[INFORMATION SUPPLIED — start]

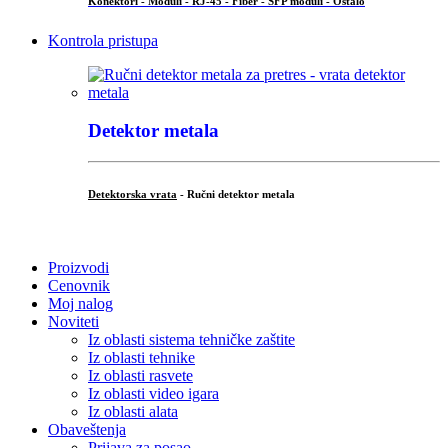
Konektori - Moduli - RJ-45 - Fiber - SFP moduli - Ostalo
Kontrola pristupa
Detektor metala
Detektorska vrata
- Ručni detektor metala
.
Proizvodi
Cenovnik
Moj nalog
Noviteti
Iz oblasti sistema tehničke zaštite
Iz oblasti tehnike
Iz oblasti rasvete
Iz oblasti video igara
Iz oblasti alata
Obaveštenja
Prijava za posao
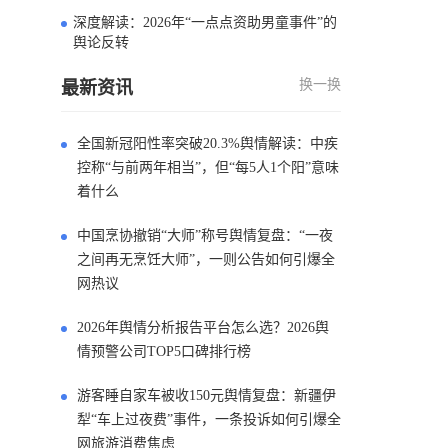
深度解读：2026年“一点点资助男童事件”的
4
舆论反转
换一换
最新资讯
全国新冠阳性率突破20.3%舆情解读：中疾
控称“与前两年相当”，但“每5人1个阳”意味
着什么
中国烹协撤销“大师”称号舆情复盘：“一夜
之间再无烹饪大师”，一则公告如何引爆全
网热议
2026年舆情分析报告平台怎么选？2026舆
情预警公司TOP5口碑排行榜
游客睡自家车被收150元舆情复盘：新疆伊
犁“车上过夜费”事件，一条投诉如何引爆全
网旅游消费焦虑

[INFORMATION SUPPLIED — finish]
[INFORMATION SUPPLIED — start]

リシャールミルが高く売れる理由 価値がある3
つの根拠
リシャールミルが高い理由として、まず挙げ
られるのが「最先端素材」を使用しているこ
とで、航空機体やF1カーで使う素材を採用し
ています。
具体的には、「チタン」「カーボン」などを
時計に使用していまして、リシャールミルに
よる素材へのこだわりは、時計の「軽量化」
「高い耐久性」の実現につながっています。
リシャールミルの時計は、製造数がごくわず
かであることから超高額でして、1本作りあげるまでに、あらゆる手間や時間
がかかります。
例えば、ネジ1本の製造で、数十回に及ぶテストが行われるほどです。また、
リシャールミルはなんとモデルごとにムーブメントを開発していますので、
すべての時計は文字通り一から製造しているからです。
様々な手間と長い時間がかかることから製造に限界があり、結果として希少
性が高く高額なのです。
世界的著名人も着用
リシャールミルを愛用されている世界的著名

[INFORMATION SUPPLIED — finish]

Read the listing. Report every line that includes the word "metala".

• SOLUTION TO THE EXERCISE
Detektor metala
- Ručni detektor metala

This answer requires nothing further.